Each file is processed independently and added to the session source pool. The AI draws from all files simultaneously when filling each field group.
What exactly should I type in the text input field?
Anything relevant to filling the form, in plain English. Three types of content work well:
Data you know that isn't in any file: Names, numbers, dates, statuses you know from memory or from a conversation that wasn't documented. Write it as naturally as you'd tell a colleague: "Her date of birth is June 3, 1990. She's a US citizen. No prior bankruptcies."
Instructions for how to fill specific fields: Overrides, preferences, or special handling for edge cases: "Use the P.O. Box for mailing address, not the street address. Leave the supervisor field blank. If the form asks for a fax number, use the main office fax: 617-555-0100."
Corrections to what's in the files: If a file contains outdated or wrong information for a specific field: "The phone number in the attached PDF is old. The current number is 617-555-0199."
You don't need to separate these into categories or use any special format — write what you need and the AI handles the rest.
How does the AI tell the difference between data and instructions in the text input?
It uses the same contextual understanding that powers the rest of the AI filling pipeline — semantic analysis of the text relative to the form fields. A sentence like "The client's name is Maria Vasquez" is clearly a data value. A sentence like "Leave Section 4 blank" is clearly an instruction. Mixed or ambiguous phrasing is handled by the AI applying the content wherever it is most relevant.
You don't need to help the AI distinguish between the two. Write naturally. If you want to be explicit for clarity, you can structure your text with headers like "Additional data:" and "Instructions:" — but this is a personal preference, not a requirement.
Can I update or replace sources after a session has started?

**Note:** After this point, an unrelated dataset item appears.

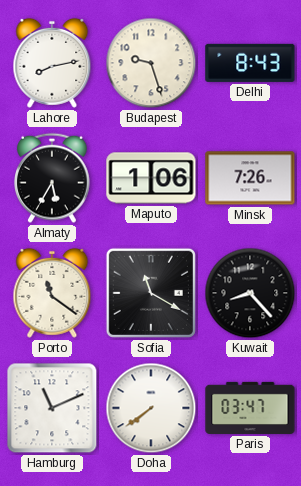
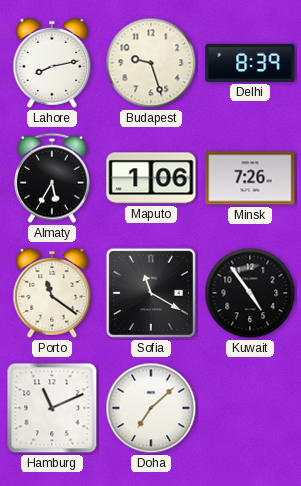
Delhi: 8:43 -> 8:39
Kuwait: 8:23 -> 4:54
Doha: 7:39 -> 7:08
Paris: 03:47 -> none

Yes — sources can be updated via POST /api/session/{sessionId}/apply-sources. Upload new files or submit new text input, and the session source pool updates. After updating sources, re-run autofill to fill fields using the updated source set.

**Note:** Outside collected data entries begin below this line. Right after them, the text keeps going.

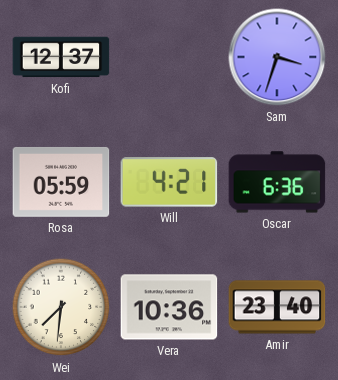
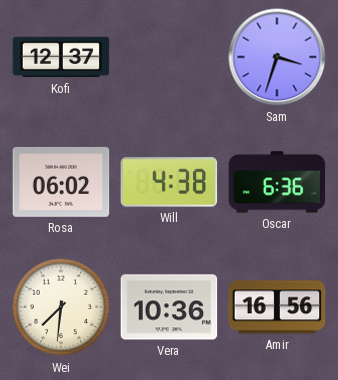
Rosa: 05:59 -> 06:02
Will: 4:21 -> 4:38
Amir: 23:40 -> 16:56
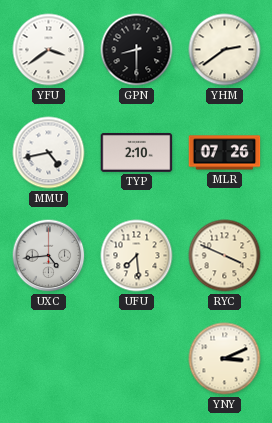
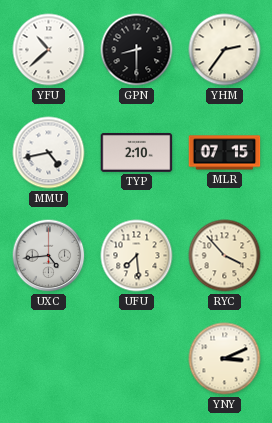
YFU: 3:39 -> 10:38
YHM: 2:39 -> 2:36
MLR: 07:26 -> 07:15
RYC: 3:49 -> 3:53
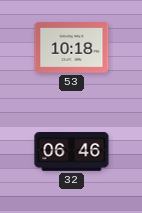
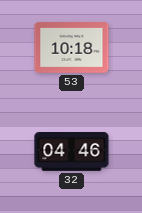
32: 06:46 -> 04:46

This is useful when you realize after the first fill that a source document was missing, or when you want to try filling with a different set of source documents to compare results.

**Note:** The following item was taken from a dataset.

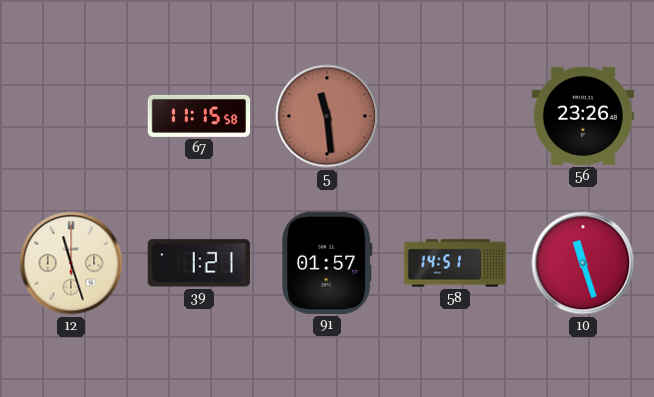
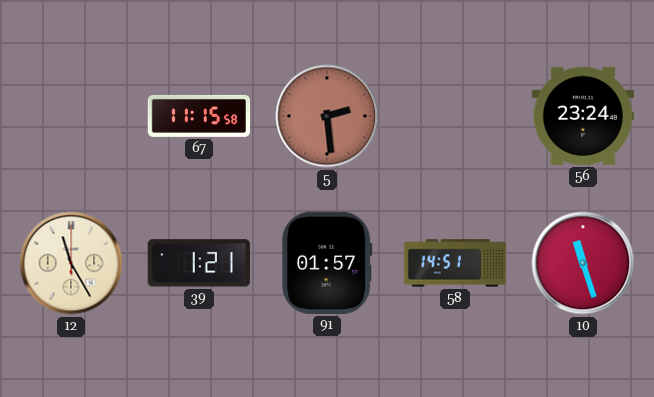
5: 11:29 -> 2:29
56: 23:26 -> 23:24
12: 11:27 -> 11:25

How do profile sources interact with session attachments and text input?
When you select a profile for a session, the profile's stored files and text entries are added to the session source pool at creation — they join the same pool as your session-specific attachments and text input.
Profile sources are useful for information that doesn't change across sessions: company contact details, standard organizational language, frequently referenced reference documents. Session attachments handle what's specific to the current fill: the individual's documents, the current-year form, the case-specific records. Both contribute to every field fill without any configuration beyond selecting the profile.